A apropriação do trabalho de
Quintana foi constatada pelo
crítico e colunista da Folha
Manuel da Costa Pinto, que
coordenou em 2005 a reedição
revisada e atualizada de "Contos e Novelas" para a editora
Globo (que adquiriu o acervo e
os direitos da antiga Globo de
Porto Alegre nos anos 80). Para
o crítico, "o tradutor apenas introduziu algumas modificações
na tradução de Quintana,
criando diferenças cosméticas.
A estrutura das frases é sempre
igual, com a alteração esporádica de alguns substantivos,
pronomes e conectivos".
Além da "maquiagem", dois
pontos reafirmam a suspeita de
plágio, segundo o crítico. Primeiro, alguns erros cometidos
por Quintana e reproduzidos
na tradução atribuída a Proença. E, mais grave, o fato de que
houve pelo menos um pequeno
trecho omitido (por erro de
Quintana ou de diagramação),
uma supressão que foi constatada e corrigida na reedição de
2005, mas que foi reproduzida
na edição da Nova Cultural.
A edição da Nova Cultural é
inspirada em uma edição publicada em 1983 pela Abril Cultural, com a tradução corretamente atribuída a Mario Quintana. "A tradução de Quintana
continha erros que acabaram
migrando da edição da Globo
para a edição da Abril (que a republicou sob licença), mas que
não poderiam ter aparecido na
edição da Nova Cultural se esta
fosse de fato uma nova tradução", diz o crítico.
A sobrinha do poeta, Elena
Quintana, que responde pelos
direitos da obra intelectual do
tio, está indignada com a história. Ela diz que Quintana "nunca magoou emocionalmente ou
materialmente" ninguém.
"Meu tio dizia que só se rouba
dos mais ricos. Esse senhor
[que assinou a tradução] deve
ser uma pessoa muito pobre",
ironizou.
A Folha tentou obter os contatos da pessoa que assina como tradutor, mas até o fechamento desta edição a Nova
Cultural não havia fornecido
nenhum dado a seu respeito. O
coordenador editorial da ed.
Globo, Joaci Furtado, afirma
não ter negociado nenhuma
reedição com a Nova Cultural.
A advogada especializada em
direito autoral Maria Luiza de
Freitas Valle Egea diz que a reprodução de erros de tradução
é justamente uma das principais formas utilizadas por peritos para caracterizar plágio.

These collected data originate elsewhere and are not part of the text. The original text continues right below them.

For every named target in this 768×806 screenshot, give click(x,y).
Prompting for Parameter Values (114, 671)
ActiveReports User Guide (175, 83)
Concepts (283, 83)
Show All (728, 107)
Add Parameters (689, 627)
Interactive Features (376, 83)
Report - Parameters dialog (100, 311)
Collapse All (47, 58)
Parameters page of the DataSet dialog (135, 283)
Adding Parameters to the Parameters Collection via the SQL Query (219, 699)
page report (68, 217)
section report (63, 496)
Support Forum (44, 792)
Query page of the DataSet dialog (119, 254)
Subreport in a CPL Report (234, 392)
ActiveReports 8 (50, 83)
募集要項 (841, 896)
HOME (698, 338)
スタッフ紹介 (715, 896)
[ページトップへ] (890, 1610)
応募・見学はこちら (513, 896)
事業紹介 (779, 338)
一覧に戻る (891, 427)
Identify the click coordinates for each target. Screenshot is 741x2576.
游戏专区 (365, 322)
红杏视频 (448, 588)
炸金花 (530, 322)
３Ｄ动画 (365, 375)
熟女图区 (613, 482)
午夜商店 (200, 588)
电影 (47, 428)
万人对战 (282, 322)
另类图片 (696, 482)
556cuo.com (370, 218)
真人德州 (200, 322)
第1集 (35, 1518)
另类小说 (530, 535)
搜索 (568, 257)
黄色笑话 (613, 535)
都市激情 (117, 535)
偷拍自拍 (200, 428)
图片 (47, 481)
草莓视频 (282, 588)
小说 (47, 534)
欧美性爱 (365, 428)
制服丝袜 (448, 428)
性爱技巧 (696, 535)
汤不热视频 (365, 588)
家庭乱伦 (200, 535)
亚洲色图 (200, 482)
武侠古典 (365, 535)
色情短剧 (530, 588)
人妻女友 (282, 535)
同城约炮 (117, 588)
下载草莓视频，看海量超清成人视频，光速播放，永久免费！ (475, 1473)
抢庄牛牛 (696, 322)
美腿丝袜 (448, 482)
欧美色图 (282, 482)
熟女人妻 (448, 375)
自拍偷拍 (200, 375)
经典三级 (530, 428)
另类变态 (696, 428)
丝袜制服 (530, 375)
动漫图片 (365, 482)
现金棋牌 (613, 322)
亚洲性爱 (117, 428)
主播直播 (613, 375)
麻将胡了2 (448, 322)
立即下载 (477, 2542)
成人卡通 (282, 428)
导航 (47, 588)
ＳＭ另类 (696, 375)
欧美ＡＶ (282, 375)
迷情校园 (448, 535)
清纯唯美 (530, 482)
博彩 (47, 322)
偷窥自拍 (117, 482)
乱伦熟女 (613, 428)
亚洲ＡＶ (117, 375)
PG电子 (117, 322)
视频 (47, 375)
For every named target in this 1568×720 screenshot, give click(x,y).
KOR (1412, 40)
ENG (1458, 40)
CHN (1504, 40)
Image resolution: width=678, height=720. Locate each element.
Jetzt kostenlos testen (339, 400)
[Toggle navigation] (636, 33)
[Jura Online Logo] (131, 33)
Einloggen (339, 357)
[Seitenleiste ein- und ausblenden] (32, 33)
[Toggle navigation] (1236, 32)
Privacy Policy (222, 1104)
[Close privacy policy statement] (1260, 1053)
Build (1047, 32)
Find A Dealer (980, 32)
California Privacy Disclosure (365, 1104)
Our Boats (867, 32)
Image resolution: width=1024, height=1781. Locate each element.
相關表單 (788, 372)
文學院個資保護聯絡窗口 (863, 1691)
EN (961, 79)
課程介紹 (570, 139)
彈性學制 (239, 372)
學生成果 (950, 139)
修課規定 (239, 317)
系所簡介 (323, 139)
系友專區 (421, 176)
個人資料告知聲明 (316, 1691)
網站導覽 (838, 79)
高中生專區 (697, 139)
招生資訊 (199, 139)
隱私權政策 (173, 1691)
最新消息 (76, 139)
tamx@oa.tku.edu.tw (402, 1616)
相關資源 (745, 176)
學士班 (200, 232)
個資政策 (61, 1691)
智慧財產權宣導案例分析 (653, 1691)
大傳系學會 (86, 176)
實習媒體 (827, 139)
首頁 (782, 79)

Há outros casos envolvendo
a Nova Cultural. Um exame da
tradução de "Madame Bovary",
clássico de Flaubert que teria
sido vertido por Enrico Corvisieri para a casa, é na verdade
uma tradução de Araújo Nabuco publicada pela Abril Cultural em 1979. A versão de Nabuco é conhecida de uma especialista na obra de Flaubert consultada pela Folha, a tradutora
Fúlvia M. S. Moretto, que desconhece o trabalho de Corvisieri. E a editora gaúcha L&PM
republicou a tradução atribuída a Enrico Corvisieri. Segundo
Ivan Pinheiro Machado, editor
da L&PM, sua editora apenas
fez uma permuta de títulos
com a Nova Cultural. O contrato que permitiria as impressões
é de 2003, expira em janeiro e
"não será renovado".
O poeta e tradutor Ivo Barroso já havia apontado em artigo
na revista "Agulha", outro caso
da mesma Nova Cultural. A
tradução de "Cyrano de Bergerac", de 2003, de Fábio M. Alberti, é na verdade uma cópia
da tradução de Carlos Porto
Carreiro publicada pela antiga
editora Pongetti, em 1966.
Outro lado
Procurada pela Folha, a editora Nova Cultural disse que
"determinou ao seu departamento de auditoria que fossem
adotadas urgentes providências para criteriosa apuração
dos fatos". Segundo a editora,
"o resultado dessa apuração
permitirá que quaisquer equívicos eventualmente cometidos possam ser imediatamente
reparados perante quem de direito". A Nova Cultural confirma o caso de "Cyrano de Bergerac", mas diz que "alertada de
tal equívoco, procedeu no mesmo ano [2003] a uma nova edição da obra, com a menção correta do tradutor".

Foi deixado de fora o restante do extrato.